Domain-Specific Language (DSL): Using a DSL in YAML configuration files can help make the configuration files more expressive and easier to understand.
Tooling and automation: YAML files can be easily parsed and manipulated by tools and scripts, making it easy to automate the deployment, testing and management of applications.
Version control: YAML files can be easily checked into version control systems, allowing for easy tracking of changes and collaboration among team members.

Overall, using YAML with DSL can help make configuration files more expressive, readable, and maintainable, while also making it easier to automate the deployment and management of applications.

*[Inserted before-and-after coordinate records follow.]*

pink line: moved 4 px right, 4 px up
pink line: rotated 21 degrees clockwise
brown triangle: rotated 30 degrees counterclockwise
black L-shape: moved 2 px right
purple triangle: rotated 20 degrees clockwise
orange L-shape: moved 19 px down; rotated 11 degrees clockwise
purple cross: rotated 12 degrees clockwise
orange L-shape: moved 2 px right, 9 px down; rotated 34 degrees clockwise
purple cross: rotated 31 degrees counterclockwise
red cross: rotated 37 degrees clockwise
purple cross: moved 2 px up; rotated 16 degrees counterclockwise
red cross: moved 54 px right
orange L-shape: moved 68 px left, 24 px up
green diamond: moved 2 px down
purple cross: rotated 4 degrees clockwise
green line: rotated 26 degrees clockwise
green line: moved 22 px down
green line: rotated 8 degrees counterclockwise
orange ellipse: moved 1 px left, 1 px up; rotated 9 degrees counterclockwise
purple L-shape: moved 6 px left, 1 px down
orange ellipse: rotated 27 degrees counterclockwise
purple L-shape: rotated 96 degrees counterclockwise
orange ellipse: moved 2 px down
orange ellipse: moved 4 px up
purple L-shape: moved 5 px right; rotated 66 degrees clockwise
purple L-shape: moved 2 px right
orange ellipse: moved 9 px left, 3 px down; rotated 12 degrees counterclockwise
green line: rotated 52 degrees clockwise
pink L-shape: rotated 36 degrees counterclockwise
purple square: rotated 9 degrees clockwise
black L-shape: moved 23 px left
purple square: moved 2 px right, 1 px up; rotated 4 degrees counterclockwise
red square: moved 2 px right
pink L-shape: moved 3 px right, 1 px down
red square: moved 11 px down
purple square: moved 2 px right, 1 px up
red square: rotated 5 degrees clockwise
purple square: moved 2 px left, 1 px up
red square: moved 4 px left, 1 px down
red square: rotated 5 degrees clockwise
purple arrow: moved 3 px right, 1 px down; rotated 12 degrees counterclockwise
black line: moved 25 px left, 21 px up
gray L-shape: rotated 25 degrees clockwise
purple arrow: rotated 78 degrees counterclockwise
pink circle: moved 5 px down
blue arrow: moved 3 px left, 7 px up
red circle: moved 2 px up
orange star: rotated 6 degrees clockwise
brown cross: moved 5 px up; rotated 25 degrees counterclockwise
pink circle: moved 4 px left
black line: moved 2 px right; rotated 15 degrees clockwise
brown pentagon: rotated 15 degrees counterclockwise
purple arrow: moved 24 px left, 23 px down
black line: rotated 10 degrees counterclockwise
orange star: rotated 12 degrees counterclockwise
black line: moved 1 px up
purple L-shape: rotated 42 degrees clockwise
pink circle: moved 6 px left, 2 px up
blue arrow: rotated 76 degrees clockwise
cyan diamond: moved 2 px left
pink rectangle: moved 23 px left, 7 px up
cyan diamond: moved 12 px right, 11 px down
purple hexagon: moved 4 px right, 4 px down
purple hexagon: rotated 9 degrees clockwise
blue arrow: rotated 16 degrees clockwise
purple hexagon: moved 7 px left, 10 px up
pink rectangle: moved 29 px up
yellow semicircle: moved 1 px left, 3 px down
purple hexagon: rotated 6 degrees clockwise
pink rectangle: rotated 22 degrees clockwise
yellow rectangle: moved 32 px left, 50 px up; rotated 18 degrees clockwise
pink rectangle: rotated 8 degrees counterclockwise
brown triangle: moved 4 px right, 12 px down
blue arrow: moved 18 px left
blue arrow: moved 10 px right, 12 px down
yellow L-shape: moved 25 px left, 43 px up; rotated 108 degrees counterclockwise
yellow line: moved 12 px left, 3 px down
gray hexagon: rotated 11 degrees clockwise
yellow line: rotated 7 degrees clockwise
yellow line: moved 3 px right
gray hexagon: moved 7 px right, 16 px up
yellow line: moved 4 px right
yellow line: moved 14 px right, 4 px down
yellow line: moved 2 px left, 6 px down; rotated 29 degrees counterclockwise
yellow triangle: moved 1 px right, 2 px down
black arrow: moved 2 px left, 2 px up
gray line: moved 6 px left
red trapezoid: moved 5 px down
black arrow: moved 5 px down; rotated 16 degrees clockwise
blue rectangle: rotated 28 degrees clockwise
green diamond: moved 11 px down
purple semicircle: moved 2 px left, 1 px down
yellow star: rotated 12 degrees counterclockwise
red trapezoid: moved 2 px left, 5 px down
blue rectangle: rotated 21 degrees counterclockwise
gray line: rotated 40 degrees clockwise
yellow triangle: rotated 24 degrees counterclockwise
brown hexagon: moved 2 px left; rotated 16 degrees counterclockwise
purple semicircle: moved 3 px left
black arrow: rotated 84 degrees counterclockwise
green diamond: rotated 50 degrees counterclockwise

Creating the YAML for application

Let's move on to designing our YAML base file that we will use to convert to JSON, with the help of DSL. This YAML represents a list of tasks under the key tasks. Each task has attributes such as title, priority, completed, due_date, and tags. Additionally, some tasks may have subtasks, which are represented as nested lists of tasks with their attributes.

tasks:
  - title: Buy groceries
    priority: high
    completed: false
    due_date: 2022-02-28
    tags:
      - shopping
  - title: Finish report
    priority: medium
    completed: true
    due_date: 2022-03-10
    tags:
      - work
    subtasks:
      - title: Research
        completed: true
      - title: Write
        completed: true
      - title: Edit
        completed: false

You can find the source code on GitHub.

Now, what?

Now, we must take this YAML File and convert it into a JSON file, to make it usable in Insight's dashboard based on how long it takes the user to complete its task and substacks for example.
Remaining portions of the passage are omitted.